▶ What is needed
Nothing but the lines from the one containing "चूनौति समेत दिए।" through the last line of the data below should be returned, each copied exactly.
"""
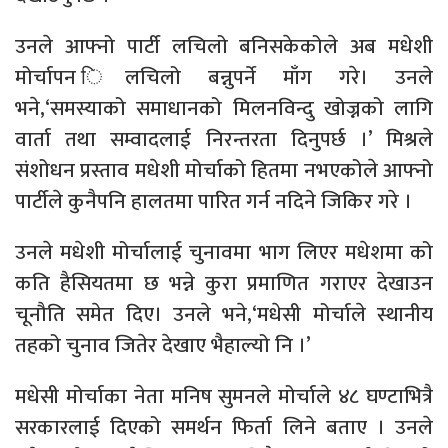
उनले आफ्नो पार्टी लचिलो बनिसकेकोले अब मधेशी
मोर्चापन िलचिलो बन्नुपर्ने माँग गरे। उनले
भने,‘समस्याको समाधानको मिलनविन्दु खोज्नको लागि
वार्ता तथा सम्वादलाई निरन्तरता दिनुपर्छ ।’ मिश्रले
संशोधन प्रस्ताव मधेशी मोर्चाको हितमा नभएकोले आफ्नो
पार्टीले कुनैपनि हालतमा पारित गर्न नदिने जिकिर गरे ।
उनले मधेशी मोर्चालाई चुनावमा भाग लिएर मधेशमा को
कति हैसियतमा छ भन्ने कुरा प्रमाणित गराएर देखाउन
चूनौति समेत दिए। उनले भने,‘मधेसी मोर्चाले स्थानीय
तहको चुनाव जितेर देखाए भैहाल्यो नि ।’
मधेसी मोर्चाका नेता मनिष सुमनले मोर्चाले ४८ घण्टाभित्रै
सरकारलाई दिएको समर्थन फिर्ता लिने बताए । उनले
"""
▶ Completed task
चूनौति समेत दिए। उनले भने,‘मधेसी मोर्चाले स्थानीय
तहको चुनाव जितेर देखाए भैहाल्यो नि ।’
मधेसी मोर्चाका नेता मनिष सुमनले मोर्चाले ४८ घण्टाभित्रै
सरकारलाई दिएको समर्थन फिर्ता लिने बताए । उनले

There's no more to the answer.